Humankind has known the cannabis plant for more than 8 thousand years, harvesting it mainly as a food source. 6 thousand years ago, it became widely popular because its two main uses: textile and psychotropic. 

The hemp plant presents a strong yet workable fiber, having three times the tensile strenght of cotton, and being way cheaper and environmentally friendly than the latter. It requires less amount of water to grow and chemicals to process, and it allows to be blended with other fibers, as silk or cotton, giving way to a broad number of textile uses.

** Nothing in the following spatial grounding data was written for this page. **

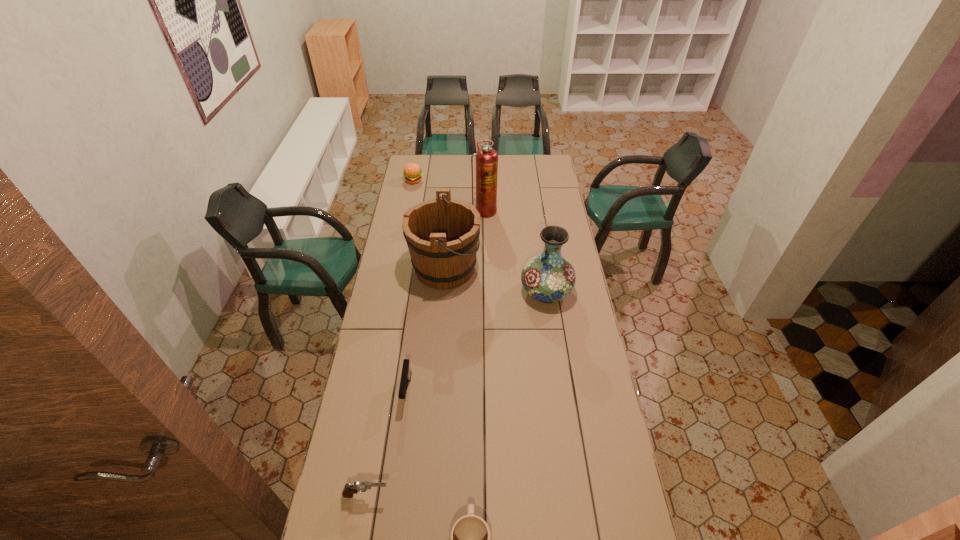 Image resolution: width=960 pixels, height=540 pixels. Identify the location of free space between the third nearest object and the fire extinguisher. (445, 301).

This screenshot has height=540, width=960. What are the coordinates of `unoccupied area between the fire extinguisher and the sixth farthest object` in the screenshot? It's located at (425, 353).

Where is `vacant area that lies between the vase and the farther pistol`? This screenshot has height=540, width=960. vacant area that lies between the vase and the farther pistol is located at coordinates (476, 341).

I want to click on unoccupied area between the third nearest object and the vase, so click(x=476, y=341).

Locate an element on the screen. The height and width of the screenshot is (540, 960). free space between the fire extinguisher and the sixth farthest object is located at coordinates (425, 353).

What are the coordinates of `empty space between the sixth farthest object and the tallest object` in the screenshot? It's located at (425, 353).

Identify which object is the sixth closest to the wine bucket. Please provide its 2D coordinates. Your answer should be formatted as a tuple, i.e. [(x, y)], where the tuple contains the x and y coordinates of a point satisfying the conditions above.

[(470, 539)]

Choose which object is the second nearest neighbor to the nearer pistol. Please provide its 2D coordinates. Your answer should be formatted as a tuple, i.e. [(x, y)], where the tuple contains the x and y coordinates of a point satisfying the conditions above.

[(406, 373)]

Locate an element on the screen. Image resolution: width=960 pixels, height=540 pixels. free space that satisfies the following two spatial constraints: 1. on the front side of the hamburger; 2. on the right side of the rightmost object is located at coordinates (393, 292).

The height and width of the screenshot is (540, 960). Find the location of `vacant area that satisfies the following two spatial constraints: 1. on the side of the wine bucket with the handle for carrying; 2. on the right side of the rightmost object`. vacant area that satisfies the following two spatial constraints: 1. on the side of the wine bucket with the handle for carrying; 2. on the right side of the rightmost object is located at coordinates (443, 292). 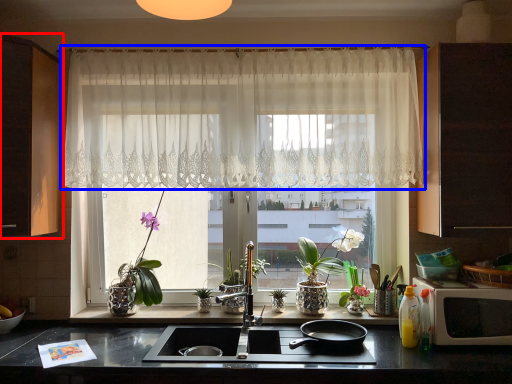 Question: Which point is further to the camera, cabinetry (highlighted by a red box) or curtain (highlighted by a blue box)?

Choices:
 (A) cabinetry
 (B) curtain

Answer: (B) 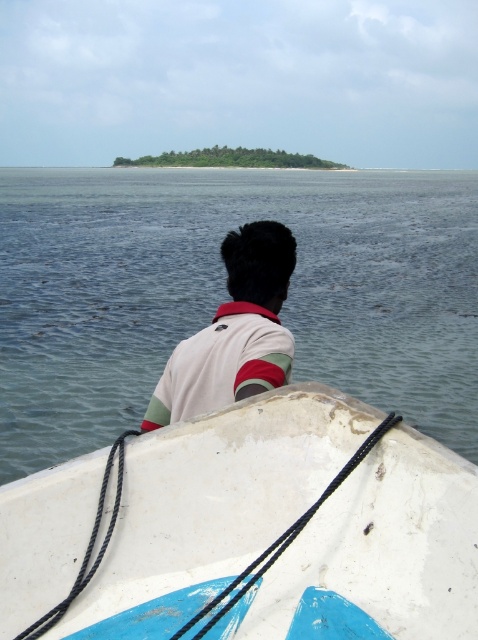 You are standing on the boat and want to know how far you are from the point at coordinates point (178, 186). Can you determine the distance?

The distance between you and the point (178, 186) is 50.27 meters.

In the scene shown: You are a sailor on a mission to measure distances between objects in your boat. You have a measuring tape that can stretch up to 10 meters. You need to determine the distance between the clear water at center and the white matte boat at center. Can your measuring tape reach that distance?

The clear water at center and white matte boat at center are 12.39 meters apart from each other. Since your measuring tape can only stretch up to 10 meters, it cannot reach the required distance between the clear water at center and the white matte boat at center. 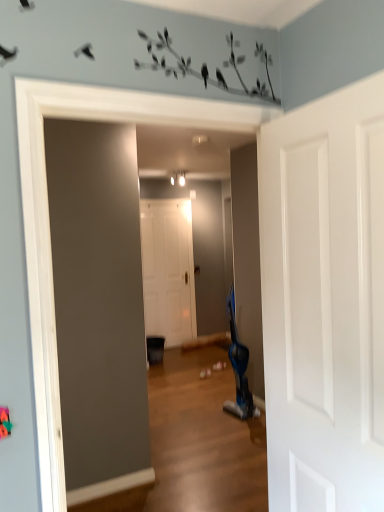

As for the psychotropic use... well, it started as an ancient chinese medication 5 thousand years ago. It didn't take long to weed to become one of the 5 sacred plants of India, and be offered to gods, put into sacred oils and entombed with of kings and important people. After that, we can split the psychotropic use of cannabis in three categories: religious, medicinal, and recreational. Greece, Rome, Middle East. All of them appreciated (and consigned in their historical records) the goodness of the inhalation of the combustion of the leaves and flowers of the cannabis plant, or the ingestion of preparations made out from it. It has been kept in golden boxes, burned in erotic norse rituals, and considered by many spiritual leaders as a fundamental help in meditation and peace between nations.

And granny uses it. Oh, yes. She knows that weed is quite a good analgesic, and her knees do know that, too. From nausea to cancer, cannabis extracts have been used to fight a lot of human diseases, with very good results, from the dawn of civilization. But I'll focus on this part on another blog.

Then it came Marco Polo changing the world with commerce. And, of course, cannabis was a part of that, too. Both as a textile and a psychotropic, cannabis was fair trade back then. There were import/export businesses, tax policies, and health offices, all treating cannabis as a serious product, no harm done (besides the eventual hostile takeover or pirate bust).

And how did we end up hating it? Let's just say that that scumbag of William Randolph Hearst, founder of modern press and yellow journalism, was seeing his business seriously threatened by the textile use of hemp, given that hemp paper was cheaper and better than his own product. And, that's what money's for, he pushed his friends in the Congress to put a ban on it, with the allegation that the consumption of cannabis products caused violent behavior and was used by poor black people (jazz musicians, mostly). Funny, isn't it? The law was approved in 1937 and since then the great advertising machine has been convincing people that weed is the devil.

And I took too much of your time. Leave your comments and remember: I wrote this high as a kite. How good is that?